描述
Proposal
This could reduce memory usage.
Currently, both the series cache and the dropped series cache are implemented as Go maps with the scraped metrics string as the key. These strings are usually very similar for multiple lines.
To estimate the reduction in memory, let's look these lines from an example:
http_request_duration_seconds_bucket{le="0.05"} 24054
http_request_duration_seconds_bucket{le="0.1"} 33444
http_request_duration_seconds_bucket{le="0.2"} 100392
http_request_duration_seconds_bucket{le="0.5"} 129389
http_request_duration_seconds_bucket{le="1"} 133988
http_request_duration_seconds_bucket{le="+Inf"} 144320
http_request_duration_seconds_sum 53423
http_request_duration_seconds_count 144320
The map keys are of length 47, 46, 46, 46, 44, 47, 33, 35 bytes. Total = 344 bytes (plus some overhead for string headers etc)
If stored as a trie, we should expect the first 30 bytes to be stored once, then a suffix of bucket{le="0., and various other smaller suffixes. Should be under a hundred bytes of keys, although the trie data structure would have higher overheads.

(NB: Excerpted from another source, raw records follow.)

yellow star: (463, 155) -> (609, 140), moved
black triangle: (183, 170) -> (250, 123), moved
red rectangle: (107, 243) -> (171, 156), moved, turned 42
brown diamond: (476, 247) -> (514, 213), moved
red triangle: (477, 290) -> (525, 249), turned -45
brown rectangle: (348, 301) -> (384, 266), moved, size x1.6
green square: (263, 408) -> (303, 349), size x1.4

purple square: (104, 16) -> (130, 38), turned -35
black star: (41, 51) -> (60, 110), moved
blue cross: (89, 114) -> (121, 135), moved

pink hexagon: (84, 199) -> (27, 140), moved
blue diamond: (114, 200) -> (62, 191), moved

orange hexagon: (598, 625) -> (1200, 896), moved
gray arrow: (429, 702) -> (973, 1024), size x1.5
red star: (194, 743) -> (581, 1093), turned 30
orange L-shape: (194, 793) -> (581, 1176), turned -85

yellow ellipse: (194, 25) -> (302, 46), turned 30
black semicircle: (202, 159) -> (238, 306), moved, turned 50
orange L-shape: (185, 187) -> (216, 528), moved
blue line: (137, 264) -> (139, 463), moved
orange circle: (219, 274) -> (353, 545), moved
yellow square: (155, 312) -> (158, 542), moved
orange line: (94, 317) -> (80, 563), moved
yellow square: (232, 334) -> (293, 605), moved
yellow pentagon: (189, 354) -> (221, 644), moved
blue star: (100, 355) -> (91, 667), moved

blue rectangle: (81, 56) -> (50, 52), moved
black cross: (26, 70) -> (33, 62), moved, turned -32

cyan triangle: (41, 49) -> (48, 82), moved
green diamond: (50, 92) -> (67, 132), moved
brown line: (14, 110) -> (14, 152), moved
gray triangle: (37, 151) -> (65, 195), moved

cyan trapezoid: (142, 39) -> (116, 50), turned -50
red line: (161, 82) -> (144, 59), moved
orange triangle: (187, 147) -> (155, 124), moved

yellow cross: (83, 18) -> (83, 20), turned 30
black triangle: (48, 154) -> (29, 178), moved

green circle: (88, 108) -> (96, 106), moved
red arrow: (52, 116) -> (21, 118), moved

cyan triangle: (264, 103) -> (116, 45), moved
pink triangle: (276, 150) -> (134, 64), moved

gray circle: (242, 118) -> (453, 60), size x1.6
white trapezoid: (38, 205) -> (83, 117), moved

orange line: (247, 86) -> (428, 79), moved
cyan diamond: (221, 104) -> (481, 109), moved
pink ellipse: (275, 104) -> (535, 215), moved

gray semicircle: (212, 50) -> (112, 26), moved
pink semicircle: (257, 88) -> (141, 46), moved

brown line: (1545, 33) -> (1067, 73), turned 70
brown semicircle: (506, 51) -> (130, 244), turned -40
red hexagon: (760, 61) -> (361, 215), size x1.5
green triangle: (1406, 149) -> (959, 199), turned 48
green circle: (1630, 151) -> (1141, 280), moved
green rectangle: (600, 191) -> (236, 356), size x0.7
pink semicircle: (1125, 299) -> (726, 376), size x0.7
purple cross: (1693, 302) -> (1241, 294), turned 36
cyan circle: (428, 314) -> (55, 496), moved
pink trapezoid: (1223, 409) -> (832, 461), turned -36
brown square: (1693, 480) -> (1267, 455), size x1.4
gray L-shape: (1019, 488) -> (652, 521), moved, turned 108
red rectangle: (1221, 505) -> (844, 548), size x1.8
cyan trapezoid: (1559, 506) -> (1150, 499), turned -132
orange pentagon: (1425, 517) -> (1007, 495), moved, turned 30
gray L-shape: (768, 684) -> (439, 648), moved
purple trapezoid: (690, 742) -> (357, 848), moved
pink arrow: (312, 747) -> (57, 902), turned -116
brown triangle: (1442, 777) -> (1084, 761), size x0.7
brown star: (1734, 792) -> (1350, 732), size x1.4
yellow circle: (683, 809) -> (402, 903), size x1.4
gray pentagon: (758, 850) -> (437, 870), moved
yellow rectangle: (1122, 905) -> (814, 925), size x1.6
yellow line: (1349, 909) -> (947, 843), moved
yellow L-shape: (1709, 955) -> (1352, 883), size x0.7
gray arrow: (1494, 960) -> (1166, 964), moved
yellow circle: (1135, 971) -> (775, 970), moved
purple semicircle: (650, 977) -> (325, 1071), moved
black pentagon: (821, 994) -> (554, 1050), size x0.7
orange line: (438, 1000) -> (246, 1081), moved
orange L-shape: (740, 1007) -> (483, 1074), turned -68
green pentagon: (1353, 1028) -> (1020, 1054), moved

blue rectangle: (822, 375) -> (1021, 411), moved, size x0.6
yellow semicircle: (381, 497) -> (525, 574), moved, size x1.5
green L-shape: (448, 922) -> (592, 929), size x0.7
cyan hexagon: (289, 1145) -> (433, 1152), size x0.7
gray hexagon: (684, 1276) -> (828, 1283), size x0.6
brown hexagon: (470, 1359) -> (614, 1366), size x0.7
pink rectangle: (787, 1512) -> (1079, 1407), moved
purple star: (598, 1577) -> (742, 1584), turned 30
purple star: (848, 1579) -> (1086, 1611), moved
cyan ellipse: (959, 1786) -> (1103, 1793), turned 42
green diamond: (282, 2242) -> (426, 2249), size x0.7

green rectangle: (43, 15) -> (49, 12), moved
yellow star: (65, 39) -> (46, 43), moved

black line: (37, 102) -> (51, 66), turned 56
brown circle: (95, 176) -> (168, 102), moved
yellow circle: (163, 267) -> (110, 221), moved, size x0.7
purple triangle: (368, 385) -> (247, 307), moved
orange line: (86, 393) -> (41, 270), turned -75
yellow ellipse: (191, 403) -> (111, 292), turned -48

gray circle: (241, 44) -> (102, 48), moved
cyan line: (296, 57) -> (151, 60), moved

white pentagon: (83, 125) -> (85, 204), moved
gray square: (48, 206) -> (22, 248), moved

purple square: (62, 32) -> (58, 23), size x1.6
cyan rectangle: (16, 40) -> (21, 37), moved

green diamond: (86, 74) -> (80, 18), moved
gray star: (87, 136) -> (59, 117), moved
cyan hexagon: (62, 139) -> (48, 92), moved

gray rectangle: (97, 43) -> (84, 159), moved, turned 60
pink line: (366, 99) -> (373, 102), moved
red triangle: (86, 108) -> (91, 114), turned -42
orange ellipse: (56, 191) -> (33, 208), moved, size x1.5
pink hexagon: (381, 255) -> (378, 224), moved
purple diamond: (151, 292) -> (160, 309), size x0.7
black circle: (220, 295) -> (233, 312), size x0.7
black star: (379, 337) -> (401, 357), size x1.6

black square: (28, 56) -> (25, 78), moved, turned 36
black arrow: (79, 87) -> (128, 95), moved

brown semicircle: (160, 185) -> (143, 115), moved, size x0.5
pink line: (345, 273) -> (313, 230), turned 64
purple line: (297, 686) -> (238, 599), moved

Some exporters have far longer lines, e.g. these from kube-state-metrics are identical for over 100 bytes:
kube_deployment_status_condition{namespace="redacted-namespace",deployment="redacted-deployment-name-very-interesting",condition="Progressing",status="true"} 1
kube_deployment_status_condition{namespace="redacted-namespace",deployment="redacted-deployment-name-very-interesting",condition="Progressing",status="false"} 0
kube_deployment_status_condition{namespace="redacted-namespace",deployment="redacted-deployment-name-very-interesting",condition="Progressing",status="unknown"} 0
kube_deployment_status_condition{namespace="redacted-namespace",deployment="redacted-deployment-name-very-interesting",condition="Available",status="true"} 1
kube_deployment_status_condition{namespace="redacted-namespace",deployment="redacted-deployment-name-very-interesting",condition="Available",status="false"} 0
kube_deployment_status_condition{namespace="redacted-namespace",deployment="redacted-deployment-name-very-interesting",condition="Available",status="unknown"} 0
A trie would be a bit slower to look up.
Previous work in this area:
- #13050
- #12443